Pour un plus ample exposé des faits, de la procédure et des prétentions des parties, la cour se réfère à leurs conclusions visées par le greffe et développées lors de l’audience ainsi qu’à la décision entreprise.
Une ordonnance en date du 6 novembre 2023 a clôturé l’instruction de la procédure.
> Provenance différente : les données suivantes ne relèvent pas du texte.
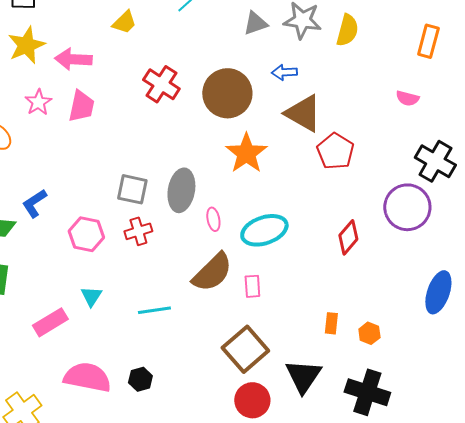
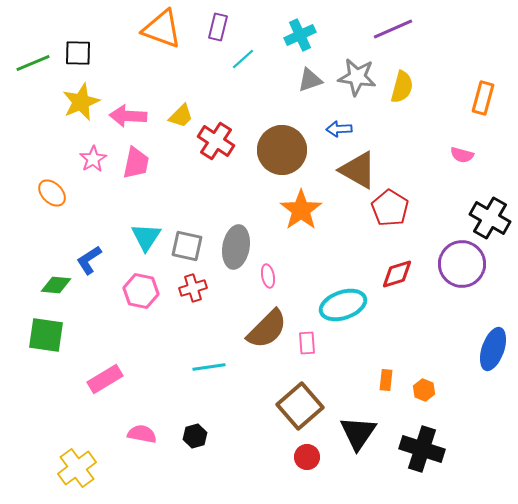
yellow trapezoid: (124, 22) -> (181, 116), moved
cyan ellipse: (264, 230) -> (343, 305), moved
red diamond: (348, 237) -> (397, 274), moved, turned 32
cyan triangle: (91, 296) -> (146, 237), moved, size x1.4
pink semicircle: (87, 377) -> (142, 434), size x0.6
red circle: (252, 400) -> (307, 457), size x0.7

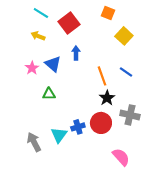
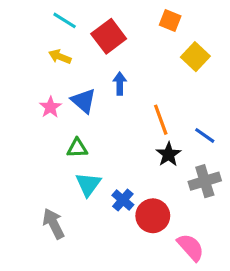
blue line: (126, 72) -> (205, 135), moved
gray cross: (130, 115) -> (205, 181), turned -30
red circle: (101, 123) -> (153, 216), moved
blue cross: (78, 127) -> (123, 200), turned -32
cyan triangle: (59, 135) -> (88, 184), moved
L’affaire a été plaidée à l’audience du 4 mars 2024.
Motifs de la décision
— Sur la recevabilité de l’opposition
Aux termes de l’article R. 351-5-1 alinéa 3 du code du travail, 'le débiteur peut former opposition par inscription au secrétarait-greffe du Tribunal compétent ou par lettre recommandée avec demande d’avis de réception adressée au secrétariat dudit Tribunal dans un délai de quinze jours à compter de la signification'. En l’espèce, M. [C] [O] a régulièrement formé opposition auprès du greffe du tribunal de grande instance de Thonon-les-Bains le 13 août 2018, soit avant l’expiration du délai de quinze jours suivant la signification, le 10 août 2018, de la contrainte du 31 juillet 2018.
Pole Emploi Auvergne Rhône-Alpes soutient cependant, dans le cadre de la présente instance, que suite à l’ordonnance du 9 octobre 2018, ayant constaté le désistement de l’intéressé de son recours, le débiteur aurait dû former une nouvelle opposition dans un délai de quinze jours, qui aurait commencé à courir à compter de cette date.
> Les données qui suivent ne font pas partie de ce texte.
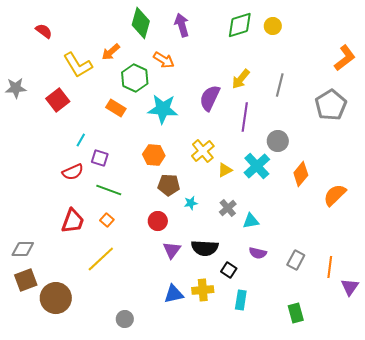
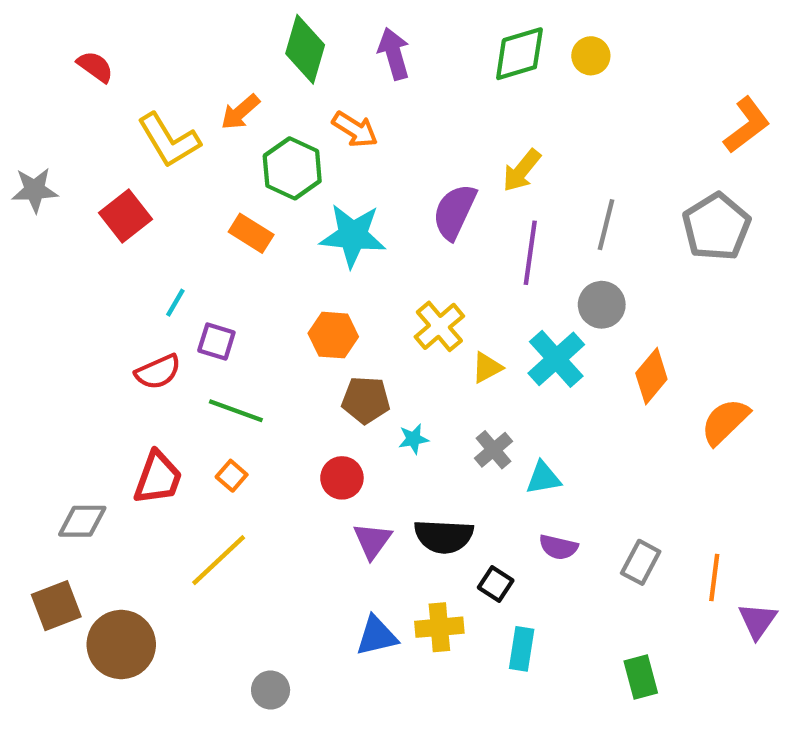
gray line: (280, 85) -> (606, 225), moved
gray diamond: (23, 249) -> (82, 521), moved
L’appelant ne précise cependant nullement sur quel fondement légal ou réglementaire reposerait une telle argumentation. En tout état de cause, il se déduit clairement des pièces qui sont soumises à l’appréciation de la cour qu’en réalité, le désistement d’instance formalisé par M. [O] à l’audience de mise en état du 9 octobre 2018, et constaté par le juge le même jour, ne se rapportait pas à l’instance ouverte suite à son opposition à contrainte mais uniquement à une précédente instance, qui avait été ouverte, le 9 juillet 2018, suite au recours formé par l’intéressé contre le trop-perçu qui lui avait été notifié.
Cette distinction se trouve du reste clairement explicitée dans les conclusions de désistement de M. [O]. Du reste, Pole Emploi admet lui-même dans ses dernières écritures s’être mépris sur le sens de ce désistement, ce qui l’a conduit à entreprendre, par erreur, des mesures d’exécution forcée de sa contrainte, alors que l’instance ouverte suite à l’opposition formée à l’encontre de cette mesure par M. [O] était pourtant toujours pendante devant le tribunal.
L’opposition à la contrainte ne pourra donc qu’être déclarée recevable.
— Sur la prescription
Aux termes de l’article L. 5422-5 du code du travail, 'l’action en remboursement de l’allocation d’assurance indûment versée se prescrit par trois ans.
En cas de fraude ou de fausse déclaration, elle se prescrit par dix ans.
Ces délais courent à compter du jour de versement de ces sommes'.
Il est de jurisprudence constante que l’ommission déclarative est assimilée à une fausse déclaration, et que la charge de la démonstration de la bonne réalisation de ses obligations déclaratives pèse sur l’allocataire.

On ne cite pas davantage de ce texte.